Several corrections for this artifact have been developed, but they have their own pitfalls (for instance, they may result in areas of negative density). Furthermore, they are not available in ready-made form in many libraries, so in keeping with the theme of low-effort results I will just treat them as a caveat to be aware of. However, if you need them you can Google the terms boundary correction kernel density estimation
.
If you want to create your own KDEs, you may have to write some code, but there are plenty of libraries that provide easy functions for plotting KDEs. In Python, Seaborn and StatsModels are good options. In R, the standard library and ggplot2 are commonly used. And if you can’t find a library for your language of choice, you can always write your own - I did so for some of the plots in this article (you can see my code here), and it wasn’t too involved.
KDEs are not the best choice for every scenario. Notably, you can’t easily use them to count where the original datapoints fall, and they somewhat obscure the original data - for these a quantile plot of the data vs. their percentiles may be more helpful. And if you are preparing a graph for an audience who is entirely unfamiliar with KDEs, a histogram may be more appropriate. Finally, KDEs are empirical and not mechanistic: if you have an existing model to explain the data (e.g., if you’re highly confident that the underlying distribution is a bimodal Gaussian of some sort), a KDE cannot be used to estimate your model parameters.

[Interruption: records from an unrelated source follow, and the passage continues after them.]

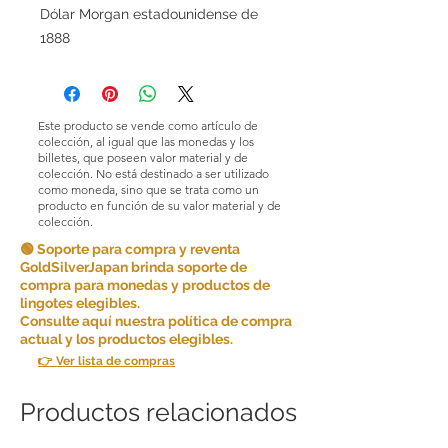
Dólar Morgan estadounidense de
1888
Este producto se vende como artículo de
colección, al igual que las monedas y los
billetes, que poseen valor material y de
colección. No está destinado a ser utilizado
como moneda, sino que se trata como un
producto en función de su valor material y de
colección.
🟢 Soporte para compra y reventa
GoldSilverJapan brinda soporte de
compra para monedas y productos de
lingotes elegibles.
Consulte aquí nuestra política de compra
actual y los productos elegibles.
👉 Ver lista de compras
Productos relacionados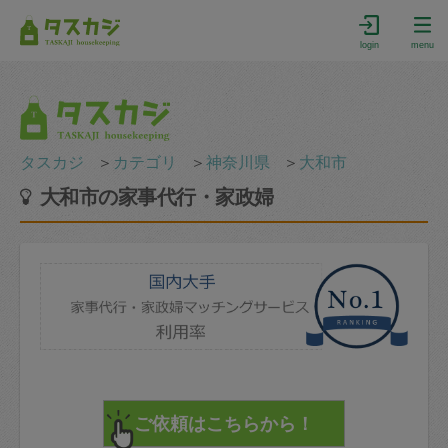
login
menu
タスカジ
＞
カテゴリ
＞
神奈川県
＞
大和市
大和市の家事代行・家政婦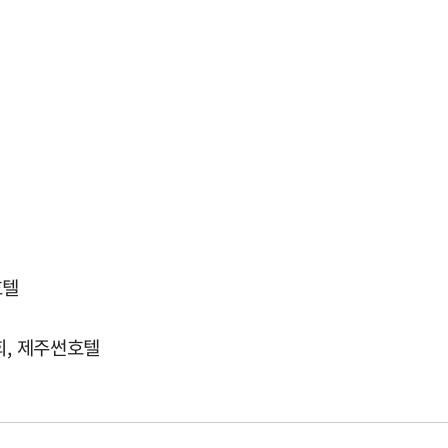
호텔
회, 제주썬호텔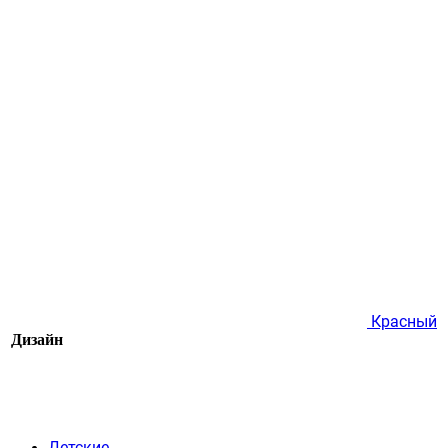
Красный
Дизайн
Детские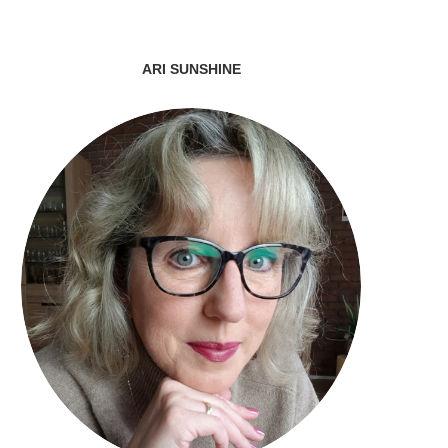
ARI SUNSHINE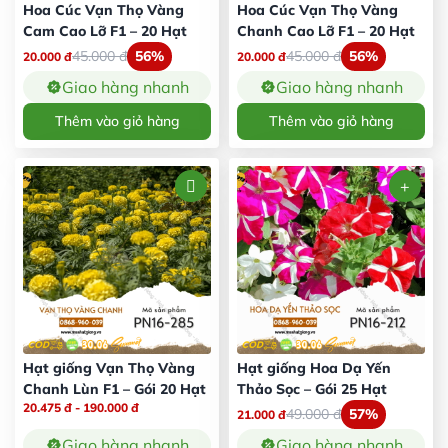
Hoa Cúc Vạn Thọ Vàng
Hoa Cúc Vạn Thọ Vàng
Cam Cao Lỡ F1 – 20 Hạt
Chanh Cao Lỡ F1 – 20 Hạt
45.000
đ
56%
45.000
đ
56%
20.000
đ
20.000
đ
Giao hàng nhanh
Giao hàng nhanh
Thêm vào giỏ hàng
Thêm vào giỏ hàng
Hạt giống Vạn Thọ Vàng
Hạt giống Hoa Dạ Yến
Chanh Lùn F1 – Gói 20 Hạt
Thảo Sọc – Gói 25 Hạt
20.475
đ
-
190.000
đ
49.000
đ
57%
21.000
đ
Giao hàng nhanh
Giao hàng nhanh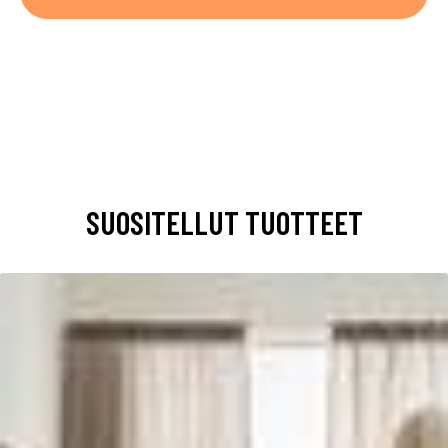
SUOSITELLUT TUOTTEET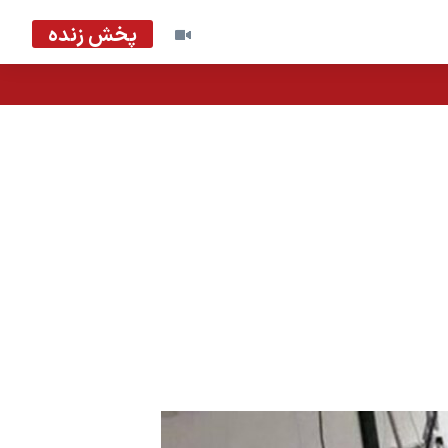
پخش زنده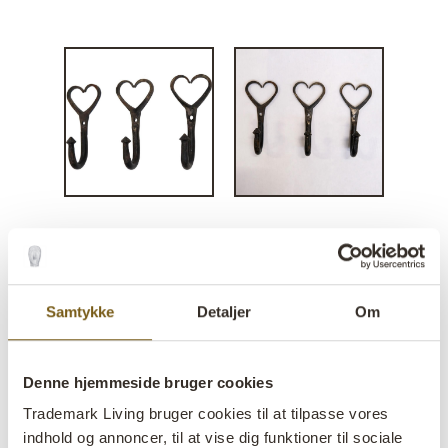
Hugo jernknage
lens
Midlertidig udsolgt fra vores lager, men kommer
Samtykke
Detaljer
Om
snart igen, bestil blot
Varenr:
D1546
Denne hjemmeside bruger cookies
Trademark Living bruger cookies til at tilpasse vores
Colli:
20 Stk
indhold og annoncer, til at vise dig funktioner til sociale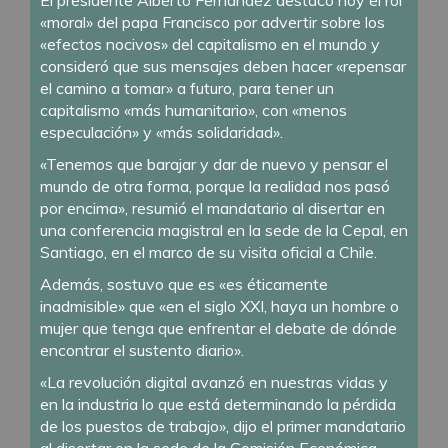
«moral» del papa Francisco por advertir sobre los
«efectos nocivos» del capitalismo en el mundo y
consideró que sus mensajes deben hacer «repensar
el camino a tomar» a futuro, para tener un
capitalismo «más humanitario», con «menos
especulación» y «más solidaridad».
«Tenemos que barajar y dar de nuevo y pensar el
mundo de otra forma, porque la realidad nos pasó
por encima», resumió el mandatario al disertar en
una conferencia magistral en la sede de la Cepal, en
Santiago, en el marco de su visita oficial a Chile.
Además, sostuvo que es «es éticamente
inadmisible» que «en el siglo XXI, haya un hombre o
mujer que tenga que enfrentar el debate de dónde
encontrar el sustento diario».
«La revolución digital avanzó en nuestras vidas y
en la industria lo que está determinando la pérdida
de los puestos de trabajo», dijo el primer mandatario
al disertar en la sede de la Comisión Económica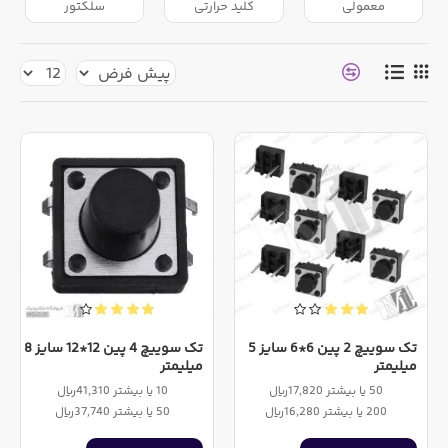
معمولی
کلید حرارتی
سلکتور
تک سوییچ 2 پین 6*6 سایز 5
تک سوییچ 4 پین 12*12 سایز 8
میلیمتر
میلیمتر
50 یا بیشتر 17,820ریال
10 یا بیشتر 41,310ریال
200 یا بیشتر 16,280ریال
50 یا بیشتر 37,740ریال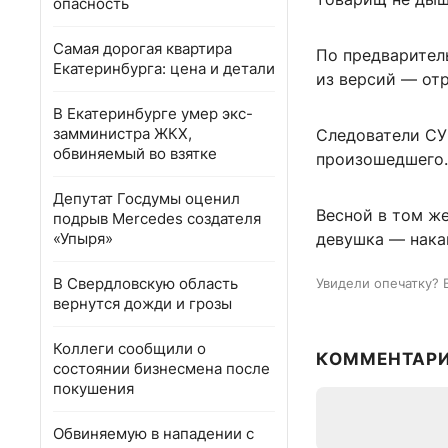
опасность
Самая дорогая квартира
По предварител
Екатеринбурга: цена и детали
из версий — от
В Екатеринбурге умер экс-
замминистра ЖКХ,
Следователи СУ
обвиняемый во взятке
произошедшего.
Депутат Госдумы оценил
Весной в том ж
подрыв Mercedes создателя
«Упыря»
девушка — накан
В Свердловскую область
Увидели опечатку? 
вернутся дожди и грозы
Коллеги сообщили о
КОММЕНТАР
состоянии бизнесмена после
покушения
Обвиняемую в нападении с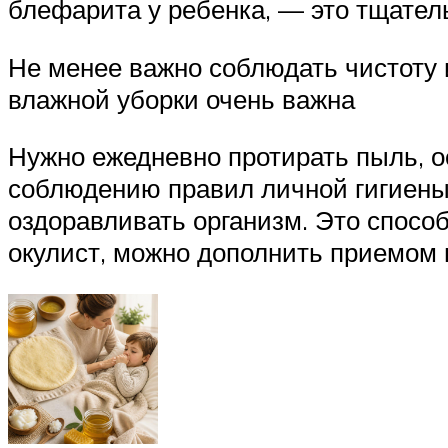
блефарита у ребенка, — это тщатель
Не менее важно соблюдать чистоту 
влажной уборки очень важна
Нужно ежедневно протирать пыль, ос
соблюдению правил личной гигиены
оздоравливать организм. Это спосо
окулист, можно дополнить приемом 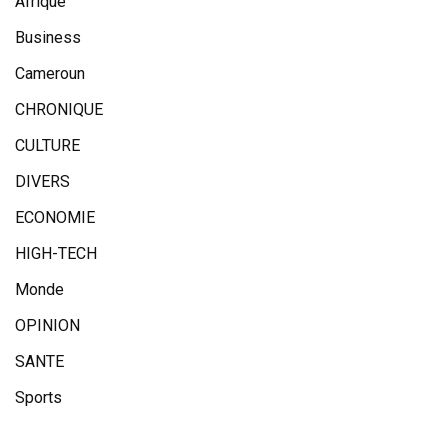
Afrique
Business
Cameroun
CHRONIQUE
CULTURE
DIVERS
ECONOMIE
HIGH-TECH
Monde
OPINION
SANTE
Sports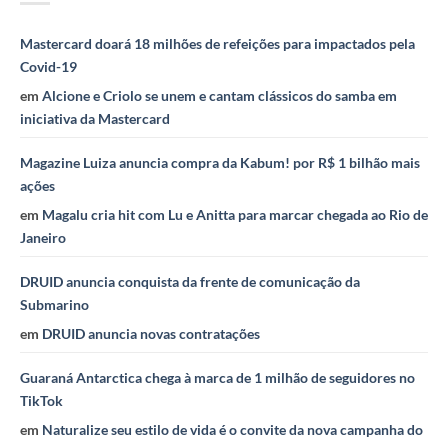
Mastercard doará 18 milhões de refeições para impactados pela
Covid-19
em
Alcione e Criolo se unem e cantam clássicos do samba em
iniciativa da Mastercard
Magazine Luiza anuncia compra da Kabum! por R$ 1 bilhão mais
ações
em
Magalu cria hit com Lu e Anitta para marcar chegada ao Rio de
Janeiro
DRUID anuncia conquista da frente de comunicação da
Submarino
em
DRUID anuncia novas contratações
Guaraná Antarctica chega à marca de 1 milhão de seguidores no
TikTok
em
Naturalize seu estilo de vida é o convite da nova campanha do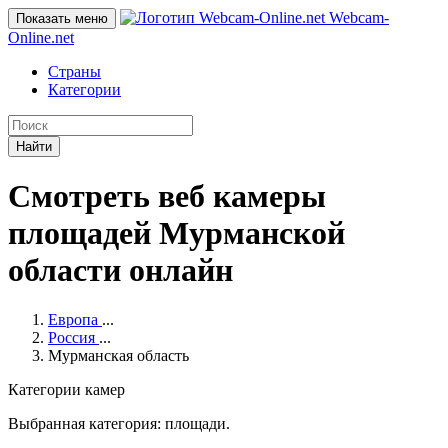
Webcam-
Показать меню
Online
.net
Страны
Категории
Найти
Смотреть веб камеры
площадей Мурманской
области онлайн
Европа
...
Россия
...
Мурманская область
Категории камер
Выбранная категория: площади.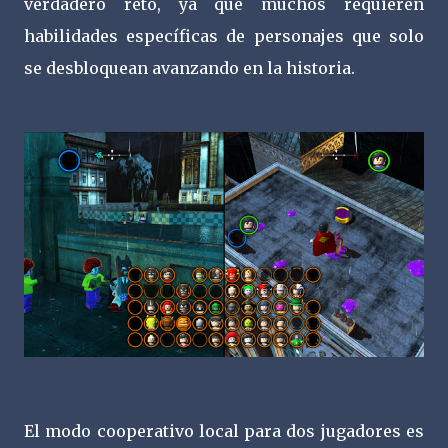
verdadero reto, ya que muchos requieren
habilidades específicas de personajes que solo
se desbloquean avanzando en la historia.
El modo cooperativo local para dos jugadores es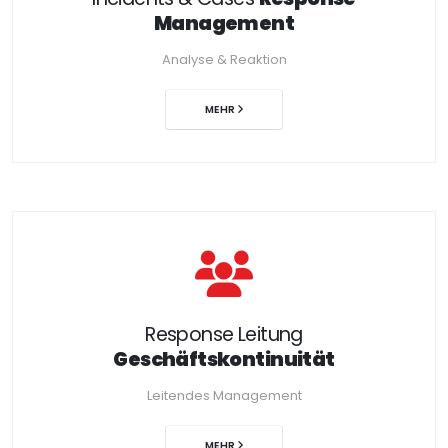
Management
Analyse & Reaktion
MEHR
Response Leitung
Geschäftskontinuität
Leitendes Management
MEHR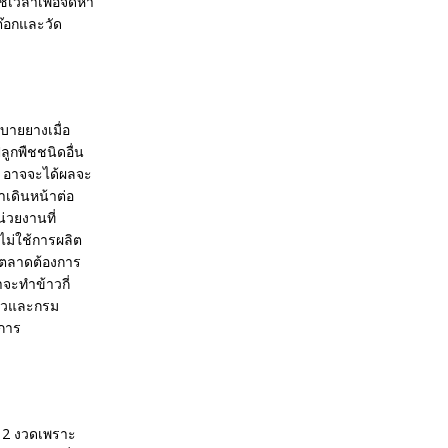
ช้เวลาเพื่อจัดหา
ต๊อกและวัด
บายยางเมื่อ
ูกพืชชนิดอื่น
น อาจจะได้ผลจะ
เดินหน้าต่อ
่วยงานที่
ไม่ใช้การผลิต
 ตลาดต้องการ
จะทำข้าวกี่
ข้าวและกรม
งการ
ก 2 งวดเพราะ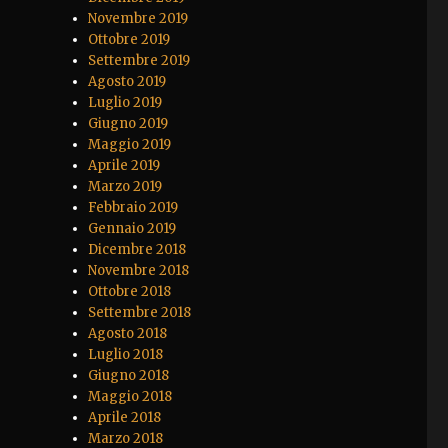
Novembre 2019
Ottobre 2019
Settembre 2019
Agosto 2019
Luglio 2019
Giugno 2019
Maggio 2019
Aprile 2019
Marzo 2019
Febbraio 2019
Gennaio 2019
Dicembre 2018
Novembre 2018
Ottobre 2018
Settembre 2018
Agosto 2018
Luglio 2018
Giugno 2018
Maggio 2018
Aprile 2018
Marzo 2018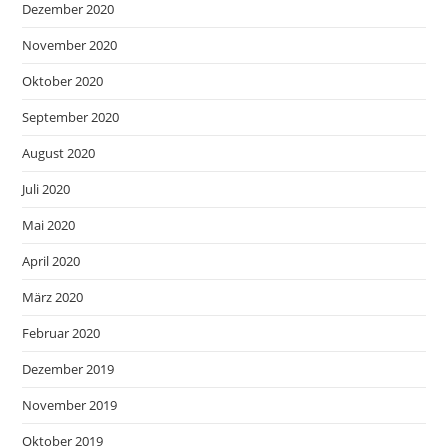
Dezember 2020
November 2020
Oktober 2020
September 2020
August 2020
Juli 2020
Mai 2020
April 2020
März 2020
Februar 2020
Dezember 2019
November 2019
Oktober 2019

Nevertheless, with very little effort, KDEs outperform histograms in a variety of scenarios. Now that I know about them, I’m a little shocked that they were never mentioned in any of my engineering courses (which, for the record, included plenty of topics that involved statistical distributions). So try playing around a bit with KDEs and be sure to spread the word.
Happy plotting.
Bonus: Quantile plots
There is one other distribution plot that bears mentioning as a further alternative: the quantile plot. This is simply a scatter plot of the values of the data vs. the corresponding percentiles or “quantiles”. Unlike the histogram and the KDE, the points are directly plotted without any sort of model or parameters being imposed. See how the quantile plot compares with the KDE for the trimodal distribution from earlier, noting the swapped axes:
It takes a bit of practice to get comfortable interpreting quantile plots, but all the information is there: in short, plateaus in the quantile plot correspond to peaks in the distribution, and steep cliffs to valleys. If it helps to understand it mathematically, you can think of it as the inverse of the cumulative distribution function. As another example, see the distribution of marks from earlier:
Since there is no parameter for bin position or bandwidth, no fiddling needs to be done to accurately portray the data. And the quantile plot functions remarkably well even with small numbers of datapoints.
You can even use quantiles to compare two distributions, as in a Q-Q plot. But that’s an exercise left for the reader. It’s just one more plot that’s worth knowing about.